Les marchés financiers s’enfoncent dans le rouge en ce début de semaine. Lundi matin, les principales places européennes ont ouvert en forte baisse : Paris dégringole de 6,46 %, Francfort s’effondre de 9,15 %, et Londres recule de 2,99 %. Dans le même temps, le pétrole a atteint son plus bas niveau depuis près de quatre ans, aggravant l’inquiétude des investisseurs.

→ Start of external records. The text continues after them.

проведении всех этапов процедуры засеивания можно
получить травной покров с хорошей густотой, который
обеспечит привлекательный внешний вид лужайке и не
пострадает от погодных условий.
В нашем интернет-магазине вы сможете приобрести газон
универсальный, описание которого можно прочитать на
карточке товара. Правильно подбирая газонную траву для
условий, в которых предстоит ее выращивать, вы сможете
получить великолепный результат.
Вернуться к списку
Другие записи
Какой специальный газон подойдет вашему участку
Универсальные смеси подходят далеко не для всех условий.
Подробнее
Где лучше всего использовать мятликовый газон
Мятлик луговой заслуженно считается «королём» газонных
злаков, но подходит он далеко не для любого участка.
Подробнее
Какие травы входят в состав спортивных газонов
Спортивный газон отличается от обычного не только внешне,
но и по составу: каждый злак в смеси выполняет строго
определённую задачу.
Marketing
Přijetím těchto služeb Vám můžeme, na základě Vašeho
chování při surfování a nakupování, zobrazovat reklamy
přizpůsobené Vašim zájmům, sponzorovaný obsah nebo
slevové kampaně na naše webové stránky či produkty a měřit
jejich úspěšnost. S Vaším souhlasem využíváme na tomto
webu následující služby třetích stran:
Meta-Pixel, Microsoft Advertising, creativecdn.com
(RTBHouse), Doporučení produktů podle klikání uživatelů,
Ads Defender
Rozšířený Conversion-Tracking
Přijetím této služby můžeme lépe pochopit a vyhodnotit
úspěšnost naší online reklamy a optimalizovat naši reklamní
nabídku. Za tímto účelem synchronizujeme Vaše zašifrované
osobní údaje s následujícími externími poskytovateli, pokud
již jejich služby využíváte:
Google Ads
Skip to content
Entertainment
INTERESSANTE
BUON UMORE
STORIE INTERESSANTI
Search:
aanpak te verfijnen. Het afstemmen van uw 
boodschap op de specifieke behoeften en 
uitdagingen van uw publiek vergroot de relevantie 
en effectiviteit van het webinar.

Face à la tempête boursière déclenchée par sa politique commerciale agressive, Donald Trump a tenté de rassurer. ” Il faut parfois prendre un traitement pour se soigner “, a-t-il déclaré dimanche, tout en affirmant que les États-Unis sont aujourd’hui “beaucoup plus forts ” depuis l’annonce de ces mesures. Il a cependant nié toute volonté de provoquer la chute des marchés.
Le président américain justifie ses décisions par la volonté de lutter contre le « pillage » économique des États-Unis par leurs partenaires commerciaux. Depuis samedi, un tarif douanier universel de 10 % s’applique à tous les produits importés. À partir de mercredi, ce taux grimpera à 20 % pour l’Union européenne et à 34 % pour la Chine.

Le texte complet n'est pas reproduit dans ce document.